A Comparative Assessment of Regularized Regression Techniques for Modeling the Mechanical Properties of Rubberized Concrete

Over the last few decades, many researchers have investigated the properties and behavior of concrete mixtures incorporating rubber-based solid wastes as a partial substitution of natural aggregates. Within this context, they have conducted experimental studies and developed numerical models that simulate the nature of rubberized concrete. Some of these mathematical simulations were intended to provide a rapid mixture of proportioning approaches and property estimation methods. Currently, it is believed that regression analysis provides an effective tool to simply construct a mathematical expression that models a set of data. For that reason, multiple linear regression was extensively utilized in predicting rubberized concrete properties in the literature. However, the performances of regularized regression analysis approaches were not evaluated even though they provide better alternatives to traditional regression methods in terms of controlling the overfitting issue.
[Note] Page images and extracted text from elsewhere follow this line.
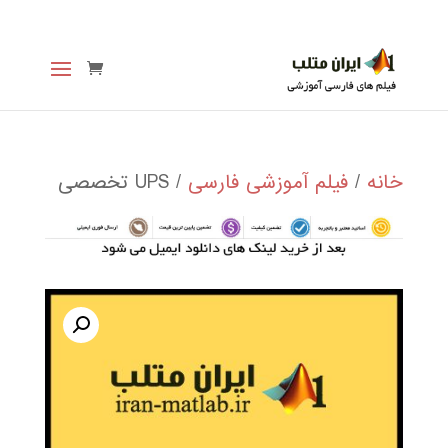
خانه
/
فیلم آموزشی فارسی
/ UPS تخصصی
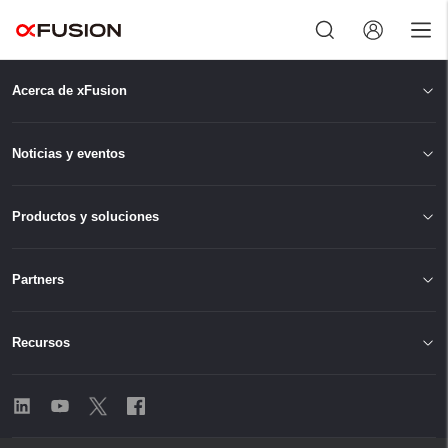
Acerca de xFusion
Cerrar sesión
Noticias y eventos
Productos y soluciones
Partners
Recursos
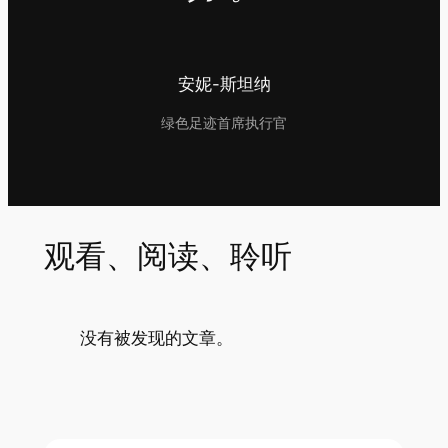
安妮-斯坦纳
绿色足迹首席执行官
观看、阅读、聆听
没有被发现的文章。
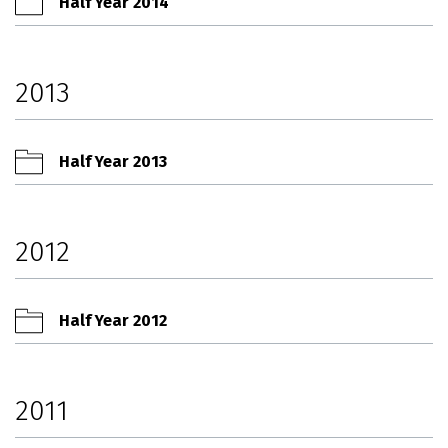
Half Year 2014
2013
Half Year 2013
2012
Half Year 2012
2011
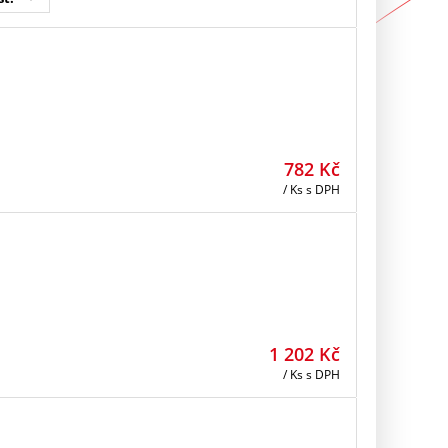
782
Kč
/ Ks
s DPH
1 202
Kč
/ Ks
s DPH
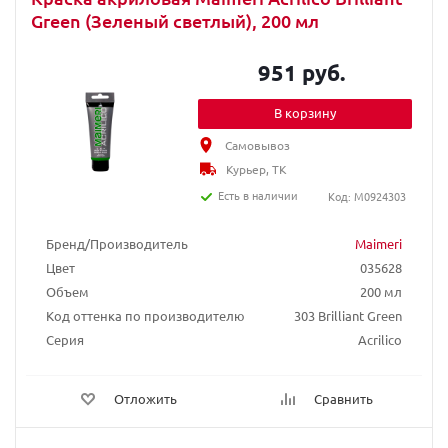
Green (Зеленый светлый), 200 мл
951 руб.
В корзину
Самовывоз
Курьер, ТК
Есть в наличии
Код: M0924303
Бренд/Производитель
Maimeri
Цвет
035628
Объем
200 мл
Код оттенка по производителю
303 Brilliant Green
Серия
Acrilico
Отложить
Сравнить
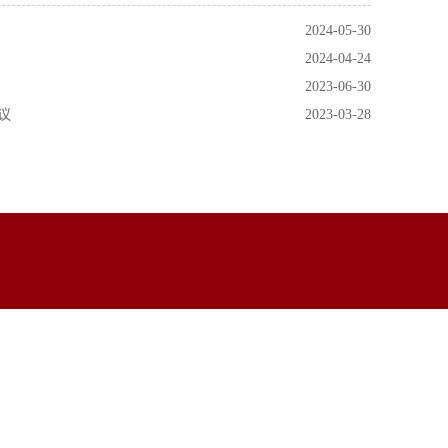
2024-05-30
2024-04-24
2023-06-30
议
2023-03-28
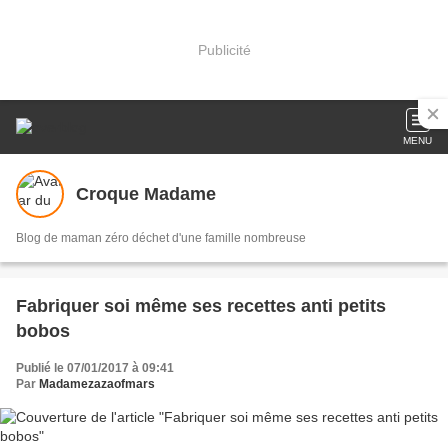
Publicité
MENU
Croque Madame
Blog de maman zéro déchet d'une famille nombreuse
Fabriquer soi même ses recettes anti petits
bobos
Publié le 07/01/2017 à 09:41
Par
Madamezazaofmars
This study aims to assess the performance of Ridge, Lasso, and elastic net regression models in estimating the compressive and tensile strengths, and modulus of elasticity of rubberized concrete. Additionally, it intends to benchmark their capabilities against the traditional multiple linear regression method. Multiple linear regression, Ridge regression, Lasso regression, ElasticNet regression, Bayesian ridge regression, Stochastic gradient descent, Huber regression, and Quantile regression methods were used in the study. In general, the research findings illustrated the superior performance of regression assessment in modeling the mechanical properties of rubberized concrete. Indeed rubberized concrete mechanical properties can be better modeled using regularized regression techniques, such as ElasticNet-based SGD compared to traditional methods, such as MLR.